The History of Machine Learning in Trackmania

donadigo · 2024-07-04T09:44:13

This is an awesome overview and if you want more, most of those are documented in an approachable way on YouTube.

Just wanted to provide some perspective here on how many things those projects need to take care of in order to get some training setup going.

I'm the developer behind TMInterface [1] mentioned in this post, which is a TAS tool for the older TrackMania game (Nations Forever). For Linesight (last project in this post), I recently ended up working with its developers to provide them the APIs they need to access from the game. There's a lot of things RL projects usually want to do: speed up the game (one of the most important), deterministically control the vehicle, get simulation information, navigate menus, skip cut scenes, make save states, capture screenshots etc. Having each of those things implemented natively greatly impacts the stability and performance of training/inference in a RL agent, e.g. for the latest version the project uses a direct capture of the surface that's rendered to the game window, instead of using an external Python library (DxCam). This is faster, doesn't require any additional setup and also allows for training even if the game window is completely occluded by other windows.

There are also many other smaller annoying things: many games throttle FPS if the window is unfocused which is also the case here, and the tool patches out this behaviour for the project, and there's a lot more things like this. The newest release of Linesight V3 [2] can reliably approach world records and it's being trained & experimented with by quite a few people. The developers made it easy to setup and documented a lot of the process [3].
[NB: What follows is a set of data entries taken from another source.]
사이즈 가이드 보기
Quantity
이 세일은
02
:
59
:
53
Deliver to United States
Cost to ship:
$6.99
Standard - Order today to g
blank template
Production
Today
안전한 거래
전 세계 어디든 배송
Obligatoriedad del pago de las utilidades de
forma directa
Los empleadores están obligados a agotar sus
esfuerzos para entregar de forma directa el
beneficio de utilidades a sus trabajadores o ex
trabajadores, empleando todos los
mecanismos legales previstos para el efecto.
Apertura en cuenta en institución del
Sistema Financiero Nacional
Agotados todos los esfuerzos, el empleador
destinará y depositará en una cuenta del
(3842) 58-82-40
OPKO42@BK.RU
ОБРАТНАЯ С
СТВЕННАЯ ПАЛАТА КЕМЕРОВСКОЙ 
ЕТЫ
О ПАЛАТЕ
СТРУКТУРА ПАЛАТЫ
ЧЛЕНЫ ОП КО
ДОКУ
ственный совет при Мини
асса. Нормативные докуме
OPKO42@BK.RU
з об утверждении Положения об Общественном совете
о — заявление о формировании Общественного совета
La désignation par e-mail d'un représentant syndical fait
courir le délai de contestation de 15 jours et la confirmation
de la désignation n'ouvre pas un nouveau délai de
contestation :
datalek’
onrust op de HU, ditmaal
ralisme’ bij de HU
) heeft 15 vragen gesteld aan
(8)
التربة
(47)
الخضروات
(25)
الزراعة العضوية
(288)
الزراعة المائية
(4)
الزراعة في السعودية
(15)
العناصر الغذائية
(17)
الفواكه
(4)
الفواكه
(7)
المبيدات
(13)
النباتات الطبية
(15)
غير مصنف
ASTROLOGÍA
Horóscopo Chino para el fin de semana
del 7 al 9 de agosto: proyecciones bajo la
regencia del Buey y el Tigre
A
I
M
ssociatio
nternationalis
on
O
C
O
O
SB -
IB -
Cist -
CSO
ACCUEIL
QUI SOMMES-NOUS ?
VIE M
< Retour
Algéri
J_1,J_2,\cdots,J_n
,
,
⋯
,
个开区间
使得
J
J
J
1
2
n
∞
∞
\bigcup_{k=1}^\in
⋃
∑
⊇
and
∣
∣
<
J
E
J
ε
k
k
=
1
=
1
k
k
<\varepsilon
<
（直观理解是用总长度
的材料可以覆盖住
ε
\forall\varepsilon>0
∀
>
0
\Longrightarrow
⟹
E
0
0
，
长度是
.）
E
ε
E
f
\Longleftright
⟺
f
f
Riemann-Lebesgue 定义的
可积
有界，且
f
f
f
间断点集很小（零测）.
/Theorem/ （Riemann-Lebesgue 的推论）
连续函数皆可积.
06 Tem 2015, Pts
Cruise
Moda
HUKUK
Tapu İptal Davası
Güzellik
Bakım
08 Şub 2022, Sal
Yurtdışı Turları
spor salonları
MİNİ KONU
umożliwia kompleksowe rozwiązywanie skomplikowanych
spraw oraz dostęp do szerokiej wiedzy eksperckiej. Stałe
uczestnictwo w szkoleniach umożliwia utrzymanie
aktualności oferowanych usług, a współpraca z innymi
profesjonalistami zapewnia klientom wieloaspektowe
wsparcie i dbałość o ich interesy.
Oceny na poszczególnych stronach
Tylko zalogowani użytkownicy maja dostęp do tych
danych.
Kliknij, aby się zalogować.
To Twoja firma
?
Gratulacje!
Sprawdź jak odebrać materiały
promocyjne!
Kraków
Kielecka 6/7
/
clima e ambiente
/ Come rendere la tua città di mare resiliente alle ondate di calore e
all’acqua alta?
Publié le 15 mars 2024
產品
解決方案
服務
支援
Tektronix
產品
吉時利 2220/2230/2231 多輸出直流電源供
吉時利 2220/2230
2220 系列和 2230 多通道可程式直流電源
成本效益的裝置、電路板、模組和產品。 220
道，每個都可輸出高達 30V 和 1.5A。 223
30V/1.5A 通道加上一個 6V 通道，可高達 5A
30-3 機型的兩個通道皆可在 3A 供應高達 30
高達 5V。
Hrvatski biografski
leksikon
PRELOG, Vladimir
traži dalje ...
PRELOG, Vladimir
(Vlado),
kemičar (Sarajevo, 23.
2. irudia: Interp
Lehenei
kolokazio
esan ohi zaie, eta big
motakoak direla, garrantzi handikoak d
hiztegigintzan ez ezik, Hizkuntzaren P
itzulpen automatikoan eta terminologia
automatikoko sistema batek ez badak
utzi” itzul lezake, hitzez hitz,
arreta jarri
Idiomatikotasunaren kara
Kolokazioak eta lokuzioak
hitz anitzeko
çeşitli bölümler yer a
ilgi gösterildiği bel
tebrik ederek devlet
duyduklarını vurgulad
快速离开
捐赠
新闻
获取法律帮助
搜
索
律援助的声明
[1] https://donadigo.com/tminterface/

[2] https://youtu.be/cUojVsCJ51I

[3] https://linesight-rl.github.io/linesight/build/html/

Daneel_ · 2024-07-04T12:36:17

I know your name from falling asleep to Wirtual videos. I think I actually found his content thanks to your collaboration on the cheating scandal. Thanks for all your hard work - it's obvious how significant and beneficial it is within the TM community.

brutus1213 · 2024-07-04T12:03:56

Scientist here and have book marked this article for close reading (so apologies for this question if it is discussed in the article).

I had a few brushes in RL (with collaborators who knew more RL than I did). A key issue we encountered in different problem settings was the number of samples required to train. We created a headless version of the underlying environment but could not make it go a lot faster than real-time. We also did some work to parallelize but it wasn't enough (and it was expensive). Is the TM related RL training happening in real-time or is it possible to speed it up? That seemed like the key problem to make RL widely used, but curious about your thoughts.

donadigo · 2024-07-04T13:08:43

I'm not sure about your particular case, but if your environment really is headless, then it should absolutely be possible to run it a lot faster than realtime. It depends on what the environment is and if you have access to its source code (we do not have that in TrackMania so it's a lot harder). Either the environment is purposely throttling the amount of time it simulates, or it just takes so much time to simulate the environment that it's not possible to speed it up anymore.

We're lucky in case of TrackMania because it internally has systems to both set the relative game speed and also completely disable all rendering and just run physics. Linesight achieves about ~10x speedup where the most time spent now is in rendering game frames and running the inference on the network. They also parallelize training by running more game instances and implementing a training queue. For the "raw" speedup ratios, TM usually achieves about ~60x (one minute is simulated in one second) and I use this speedup to implement bruteforce functionality in the tool (coupled with a custom save states implementation).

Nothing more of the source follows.